THE PROBLEM
Take the lines below beginning at the line that has "De reactie luidde onder" and stopping after the line that has "COMEÇE A TREINAR MUSCULAÇÃO HOJE MESMO!", and print them exactly as they are, with no other lines.

RECORDS FOR THE TASK
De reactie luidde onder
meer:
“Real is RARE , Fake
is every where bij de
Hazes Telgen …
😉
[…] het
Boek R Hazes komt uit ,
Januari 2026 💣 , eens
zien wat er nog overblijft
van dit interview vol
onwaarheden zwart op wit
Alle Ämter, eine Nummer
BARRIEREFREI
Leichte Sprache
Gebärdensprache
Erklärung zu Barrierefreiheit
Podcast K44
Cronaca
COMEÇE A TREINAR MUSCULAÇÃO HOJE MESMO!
* * *
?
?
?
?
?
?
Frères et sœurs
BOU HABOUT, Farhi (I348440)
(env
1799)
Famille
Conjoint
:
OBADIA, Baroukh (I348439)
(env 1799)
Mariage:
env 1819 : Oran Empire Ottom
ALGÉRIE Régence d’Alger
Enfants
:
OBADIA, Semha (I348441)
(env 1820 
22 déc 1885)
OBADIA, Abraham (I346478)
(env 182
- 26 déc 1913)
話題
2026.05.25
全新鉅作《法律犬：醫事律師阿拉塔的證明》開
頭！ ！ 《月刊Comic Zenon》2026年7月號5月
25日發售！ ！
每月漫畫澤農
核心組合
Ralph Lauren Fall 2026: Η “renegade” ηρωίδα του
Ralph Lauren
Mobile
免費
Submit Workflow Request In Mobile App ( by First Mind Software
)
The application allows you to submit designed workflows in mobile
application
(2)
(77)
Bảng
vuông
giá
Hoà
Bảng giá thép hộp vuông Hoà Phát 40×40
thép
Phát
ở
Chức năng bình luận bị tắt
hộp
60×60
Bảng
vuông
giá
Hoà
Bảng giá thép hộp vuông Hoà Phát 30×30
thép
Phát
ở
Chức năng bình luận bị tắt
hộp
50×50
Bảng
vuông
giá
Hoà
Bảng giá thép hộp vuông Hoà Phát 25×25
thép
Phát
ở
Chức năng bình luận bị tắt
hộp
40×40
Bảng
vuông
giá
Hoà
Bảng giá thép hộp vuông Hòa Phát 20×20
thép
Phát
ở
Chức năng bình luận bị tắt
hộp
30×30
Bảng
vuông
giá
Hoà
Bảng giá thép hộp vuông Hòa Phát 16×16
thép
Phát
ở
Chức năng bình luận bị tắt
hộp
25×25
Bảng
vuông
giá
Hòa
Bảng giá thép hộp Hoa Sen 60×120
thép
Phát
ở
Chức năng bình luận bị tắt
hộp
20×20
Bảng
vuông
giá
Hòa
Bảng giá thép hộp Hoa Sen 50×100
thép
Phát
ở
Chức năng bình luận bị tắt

EXPECTED ANSWER
De reactie luidde onder
meer:
“Real is RARE , Fake
is every where bij de
Hazes Telgen …
😉
[…] het
Boek R Hazes komt uit ,
Januari 2026 💣 , eens
zien wat er nog overblijft
van dit interview vol
onwaarheden zwart op wit
Alle Ämter, eine Nummer
BARRIEREFREI
Leichte Sprache
Gebärdensprache
Erklärung zu Barrierefreiheit
Podcast K44
Cronaca
COMEÇE A TREINAR MUSCULAÇÃO HOJE MESMO!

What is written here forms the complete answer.